Yıl 1988. Gazze’yi işgal etmiştir. Bu işgali protesto için Moskova’da konser ve konferans dizisi hazırlar… İşgale son vermek, ırkçılğını protesto edip lanetlemek için yola çıkar. Bu arada, Şasa Oskaldov’un, yirmi yıldır Sovyetler’de yasaklanan “Komiser” filminden söz eder.
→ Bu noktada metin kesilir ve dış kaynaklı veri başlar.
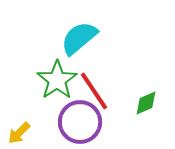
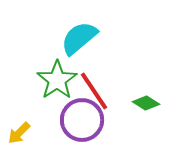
green diamond: rotated 56 degrees clockwise
purple circle: moved 2 px right, 2 px up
Orada iç savaş döneminde katledilen Yahudiler’in serüveni anlatılır… Kaçıp göçenler, kalanların akıbeti…

Redgrave, ülkesine dönünce Tennessee Williams’ın Orfe İniyor oyunu için hazırlıklara başlar.

“Tennesse bir tiyatro ozanı olarak gücünün doruğundayken yazdığı ORFE İNİYOR’da zulme, baskıya duyduğu olanca dehşeti ve nefreti yansıtır.” (s.355)

Williams, ülkesinden ayrılmak zorunda kalan insanları anlatır bu oyununda.

Redgrave’in Napolili arkadaşı Salvatore’nin ona yanıtı şöyledir:

“Çünkü, ülkesinden ayrılmak zorunda kalan insanları çok iyi anlıyor. Onlar geri dönmek için yanıp tutuşurlar. Bu şarkıları dinleyen, (oyundaki, FA.), aşk şarkısı olduklarını sanır. Hayır, İnsanların toprak, memleket, tarih sevgisini, yitirdikleri şeye duydukları aşkı ve özlemi dile getirdikleri için çok beğenilen, tutulan şarkılardır bunlar.” (s.356)

Ada’dan çekip gidenlerden gelenlerle konuştum… Özlem çekiyor, diyordular… Neden gittiklerindense, gelip özlemlerini gidermelerini, geçmişe ait anılarından söz etmelerini seviyordular.

Onların bu sürüklenişlerinin öyküsünü “Canım Ada Halkı” romanında anlatmaya çalışıyorum. Adını vermediğim bir adadır orada anlatılan.

Yanıma aldığım kitapların bazıları bu göç/sürgün öykülerini anlatır.(*)

49./ Sen de Söyle Yalnızlık

Sözün köreldiği bir yer o karanlık.

Sizi çekip içine almak için debelenir… Ufkunuzu kapatır, içlendirir, bakışlarınızı soldurur.

Ada deneyimi bunu gösterdi sana.

Şimdi çekip giderken Cioran’la baş başa kalabileceğin anı bekliyorsun, sözde çoğalmak için.

                                            ***

Geçip gitme zamanının dönencesindeyim şu an. Gitmekle kalmak arasında yani. Yeni bir söze, yeni bir yalnızlık burcuna girmek için…

__________

(*) Pedal Çeviren Kadınlar, Reg Stathopulu, Çev: Müfide Pekin, 2006 met. 28/s.; İzmir’li Nine, Elsa ltin, Çev: Müfide Pekin, 1998, İletişim, 162 s.; Yegâne Miras, Yorgov Yoannu, Çev: M. Pekin, 2002, İletişim, 149 s.